Binoy Mathew
Binoy Mathew

Reputation: 143

ERROR: Pidfile (celerybeat.pid) already exists

I am getting this issue while re-build and re-start cookiecutter-django docker-compose in production. I am able to solve this by either removing all stopped docker containers or by adding rm -f './celerybeat.pid' in /compose/production/django/celery/beat/start.sh similar to /compose/local/django/celery/beat/start.sh. Is there any reason for not including this specific code in production version of compose file?

Upvotes: 6

Views: 7437

Answers (5)

ViaTech
ViaTech

Reputation: 2843

There was an earlier post on how to fix this issue by setting the PID file to an empty value in the run command but the solution was not complete and took me a tiny bit of trial and error to get it working on my production system so I figured I'd post a docker-compose file that has a beats service that is run with a command to create a new celerybeats.pid file when it starts.

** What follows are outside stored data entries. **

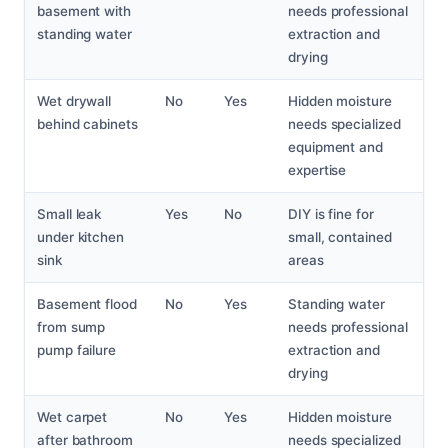
basement with
needs professional
standing water
extraction and
drying
Wet drywall
No
Yes
Hidden moisture
behind cabinets
needs specialized
equipment and
expertise
Small leak
Yes
No
DIY is fine for
under kitchen
small, contained
sink
areas
Basement flood
No
Yes
Standing water
from sump
needs professional
pump failure
extraction and
drying
Wet carpet
No
Yes
Hidden moisture
after bathroom
needs specialized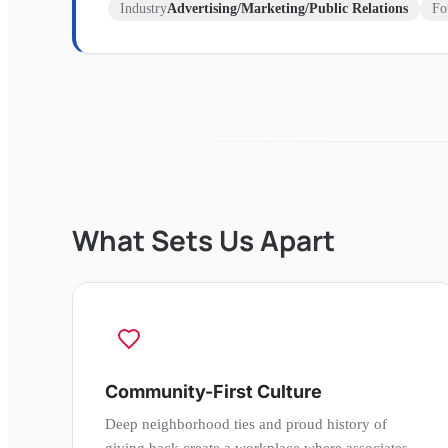
Industry
Advertising/Marketing/Public Relations
Fo
What Sets Us Apart
Community-First Culture
Deep neighborhood ties and proud history of
giving back create a workplace where associates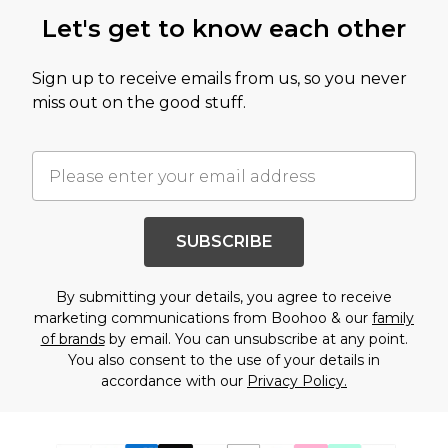
Let's get to know each other
Sign up to receive emails from us, so you never
miss out on the good stuff.
SUBSCRIBE
By submitting your details, you agree to receive
marketing communications from Boohoo & our
family
of brands
by email. You can unsubscribe at any point.
You also consent to the use of your details in
accordance with our
Privacy Policy.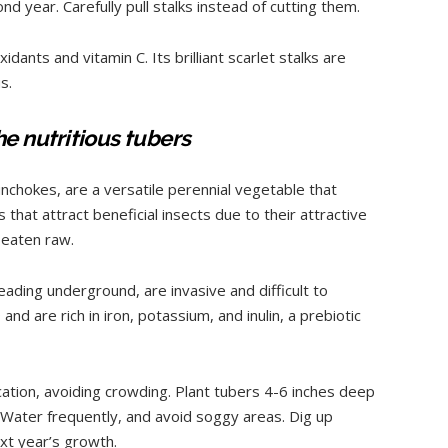
nd year. Carefully pull stalks instead of cutting them.
idants and vitamin C. Its brilliant scarlet stalks are
s.
he nutritious tubers
nchokes, are a versatile perennial vegetable that
that attract beneficial insects due to their attractive
 eaten raw.
eading underground, are invasive and difficult to
nd are rich in iron, potassium, and inulin, a prebiotic
ocation, avoiding crowding. Plant tubers 4-6 inches deep
. Water frequently, and avoid soggy areas. Dig up
ext year’s growth.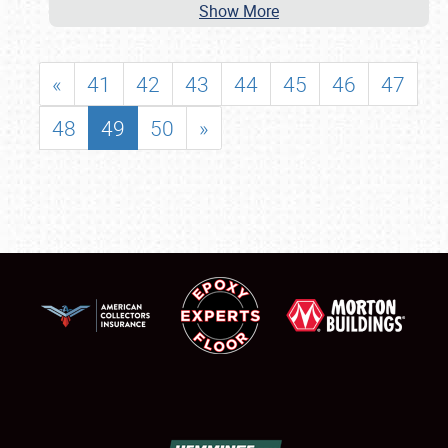
Show More
«
41
42
43
44
45
46
47
48
49
50
»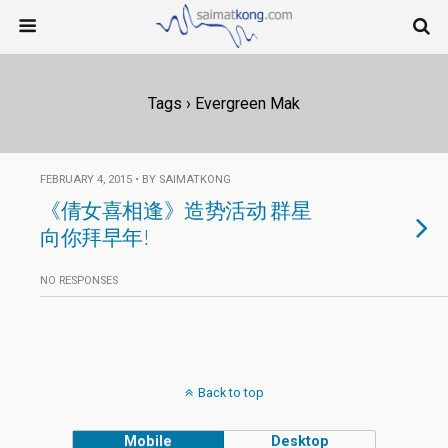
Tags › Evergreen Mak
FEBRUARY 4, 2015 • BY SAIMATKONG
《倩女喜相逢》造势活动 群星
向你拜早年!
NO RESPONSES
Back to top
Mobile
Desktop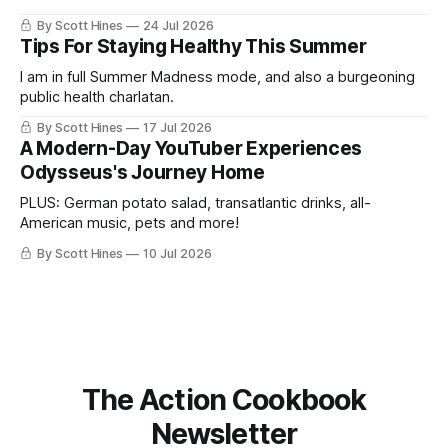
By Scott Hines
24 Jul 2026
Tips For Staying Healthy This Summer
I am in full Summer Madness mode, and also a burgeoning
public health charlatan.
By Scott Hines
17 Jul 2026
A Modern-Day YouTuber Experiences
Odysseus's Journey Home
PLUS: German potato salad, transatlantic drinks, all-
American music, pets and more!
By Scott Hines
10 Jul 2026
The Action Cookbook
Newsletter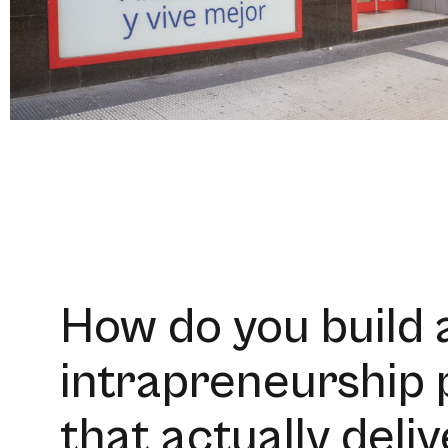
How do you build 
intrapreneurship
that actually deli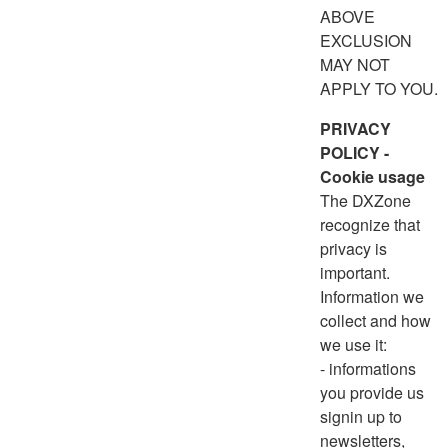
ABOVE
EXCLUSION
MAY NOT
APPLY TO YOU.
PRIVACY
POLICY -
Cookie usage
The DXZone
recognize that
privacy is
important.
Information we
collect and how
we use it:
- informations
you provide us
signin up to
newsletters,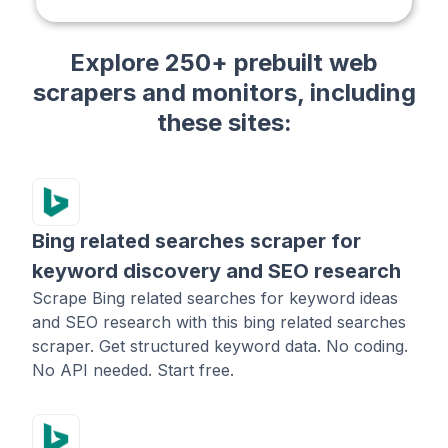
Explore 250+ prebuilt web
scrapers and monitors, including
these sites:
Bing related searches scraper for
keyword discovery and SEO research
Scrape Bing related searches for keyword ideas
and SEO research with this bing related searches
scraper. Get structured keyword data. No coding.
No API needed. Start free.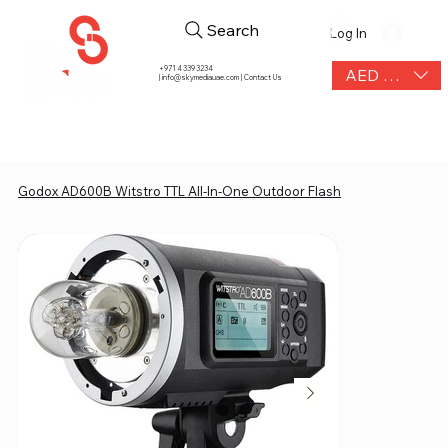
Search
Log In
+971 4 339 3234
AED (AED)
|
info@skymediauae.com | Contact Us
Godox AD600B Witstro TTL All-In-One Outdoor Flash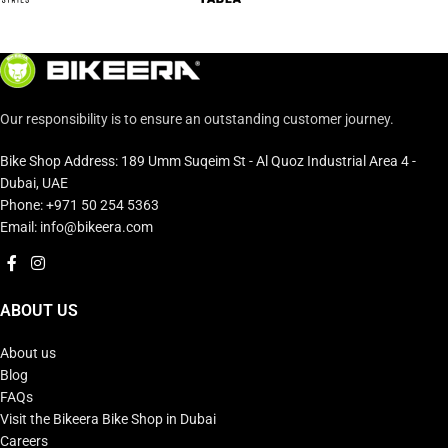
Our responsibility is to ensure an outstanding customer journey.
Bike Shop Address: 189 Umm Suqeim St - Al Quoz Industrial Area 4 -
Dubai, UAE
Phone: +971 50 254 5363
Email: info@bikeera.com
ABOUT US
About us
Blog
FAQs
Visit the Bikeera Bike Shop in Dubai
Careers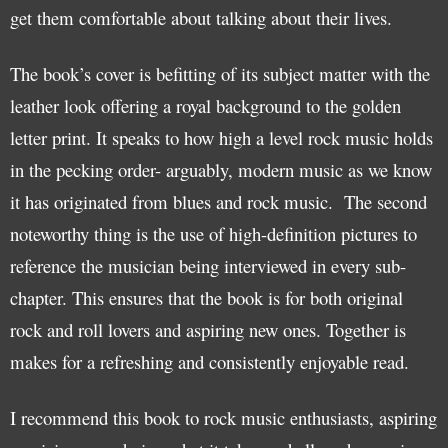
get them comfortable about talking about their lives.
The book’s cover is befitting of its subject matter with the
leather look offering a royal background to the golden
letter print. It speaks to how high a level rock music holds
in the pecking order- arguably, modern music as we know
it has originated from blues and rock music. The second
noteworthy thing is the use of high-definition pictures to
reference the musician being interviewed in every sub-
chapter. This ensures that the book is for both original
rock and roll lovers and aspiring new ones. Together is
makes for a refreshing and consistently enjoyable read.
I recommend this book to rock music enthusiasts, aspiring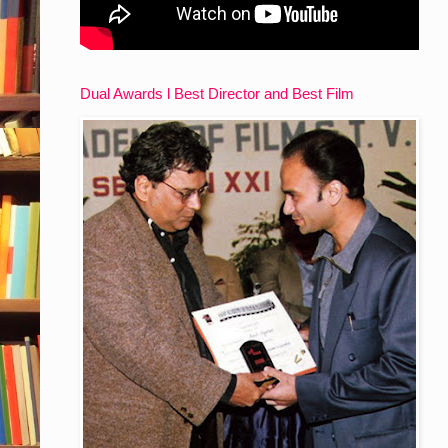
Dual Awards l Best Director and Best Film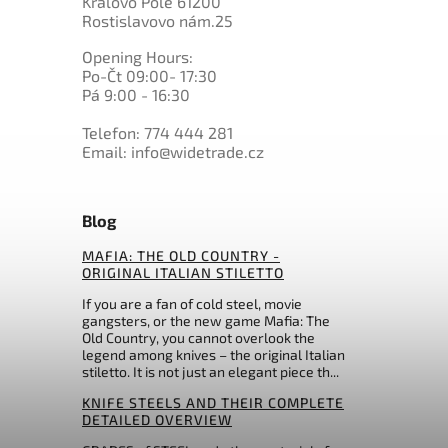
Královo Pole 61200
K720 BOHLER
0
Marttiini
Rostislavovo nám.25
1
PMC27
0
Master USA
10
Nitro-V
Opening Hours:
0
Mikov
25
N695 BOHLER
Po-Čt 09:00- 17:30
0
Morakniv
18
Pá 9:00 - 16:30
others
0
MTech
0
Muela
Telefon: 774 444 281
Email: info@widetrade.cz
0
My Parang
0
Nepal Khukri
0
Ontario
Blog
0
Ostatní
0
Ostatní
MAFIA: THE OLD COUNTRY -
0
Pakistan
ORIGINAL ITALIAN STILETTO
0
Perfect Point
If you are a fan of cold steel, movie
0
Prandi
gangsters, or the new game Mafia: The
0
Puma
Old Country, you cannot overlook the
legend among knives – the original Italian
0
QSP Knife
stiletto. It is not just an elegant piece th...
0
Rambo
KNIFE STEELS AND THEIR COMPLETE
0
Real Steel
DETAILED OVERVIEW
0
Rite Edge
0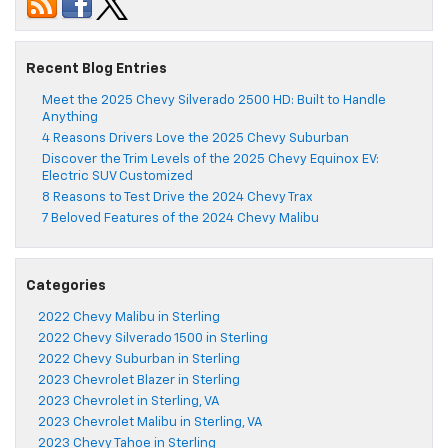
Recent Blog Entries
Meet the 2025 Chevy Silverado 2500 HD: Built to Handle
Anything
4 Reasons Drivers Love the 2025 Chevy Suburban
Discover the Trim Levels of the 2025 Chevy Equinox EV:
Electric SUV Customized
8 Reasons to Test Drive the 2024 Chevy Trax
7 Beloved Features of the 2024 Chevy Malibu
Categories
2022 Chevy Malibu in Sterling
2022 Chevy Silverado 1500 in Sterling
2022 Chevy Suburban in Sterling
2023 Chevrolet Blazer in Sterling
2023 Chevrolet in Sterling, VA
2023 Chevrolet Malibu in Sterling, VA
2023 Chevy Tahoe in Sterling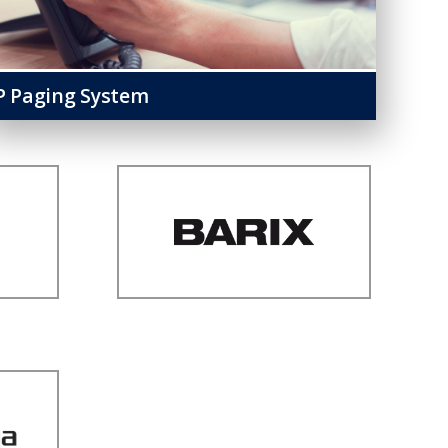
P Paging System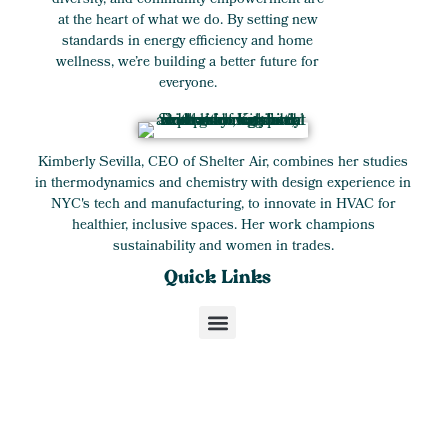
diversity, and community empowerment are
at the heart of what we do. By setting new
standards in energy efficiency and home
wellness, we’re building a better future for
everyone.
Kimberly Sevilla, CEO of Shelter Air, combines her studies
in thermodynamics and chemistry with design experience in
NYC's tech and manufacturing, to innovate in HVAC for
healthier, inclusive spaces. Her work champions
sustainability and women in trades.
Quick Links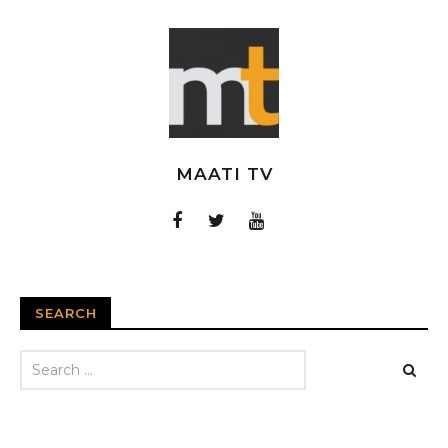
MAATI TV
SEARCH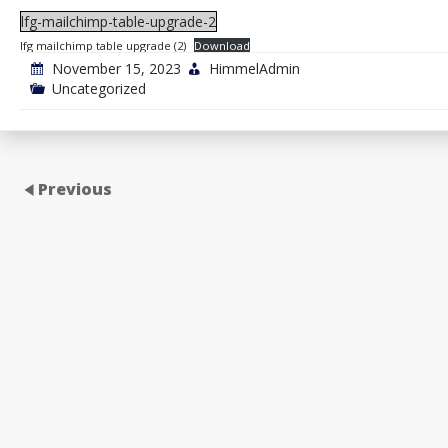
lfg-mailchimp-table-upgrade-2
lfg mailchimp table upgrade (2)
Download
November 15, 2023
HimmelAdmin
Uncategorized
Previous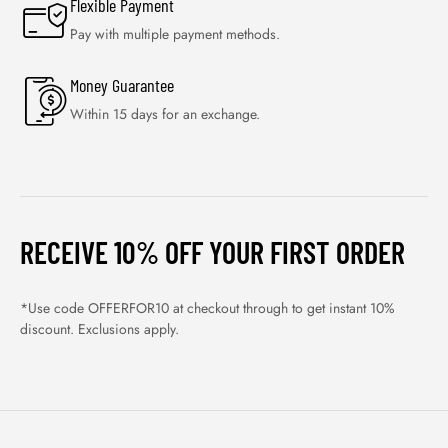
Flexible Payment
Pay with multiple payment methods.
Money Guarantee
Within 15 days for an exchange.
RECEIVE 10% OFF YOUR FIRST ORDER
*Use code OFFERFOR10 at checkout through to get instant 10%
discount. Exclusions apply.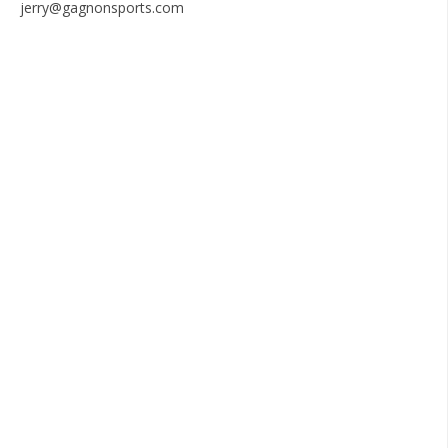
jerry@gagnonsports.com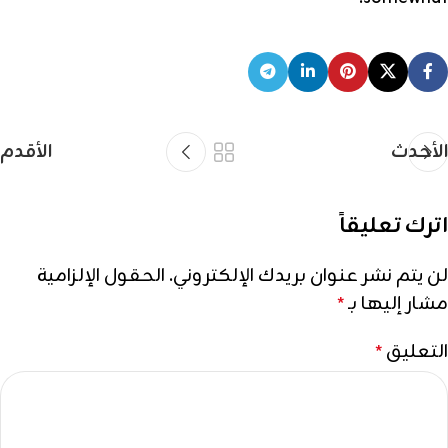
الأقدم
الأحدث
اترك تعليقاً
الحقول الإلزامية
لن يتم نشر عنوان بريدك الإلكتروني.
مشار إليها بـ
*
التعليق
*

As a note I am using django-celery-beat: https://pypi.org/project/django-celery-beat/

version: '3'

services:

  redis:
    image: redis
    restart: unless-stopped
    ports:
      - "6379"

  beats:
    build: .
    user: user1
    # note the --pidfile= in this command
    command: celery --pidfile= -A YOURPROJECT beat -l info --scheduler django_celery_beat.schedulers:DatabaseScheduler
    env_file: ./.env.prod
    restart: unless-stopped
    volumes:
      - .:/code
      - tmp:/tmp
    links:
      - redis
    depends_on:
      - redis

volumes:
  tmp:

Doing this I no longer get the ERROR: Pidfile (celerybeat.pid) already exists error, and I do not have to run a rm command.

Upvotes: 1

Artur Drożdżyk
Artur Drożdżyk

Reputation: 615

Please, take a look here:

Disable pidfile for celerybeat

You can specify pidfile without any location, so that it will be recreated each time the celery starts

--pidfile=

Upvotes: 2

mustang
mustang

Reputation: 161

If you can live without beat, there's a way for celery to handle periodic tasks by passing in the 'B' flag. When you do this, no .pid file is generated, a celerybeat-schedule file is generated. When you rerun celery, it won't complain about reusing this file. As far as source control does, just add it to your .gitignore.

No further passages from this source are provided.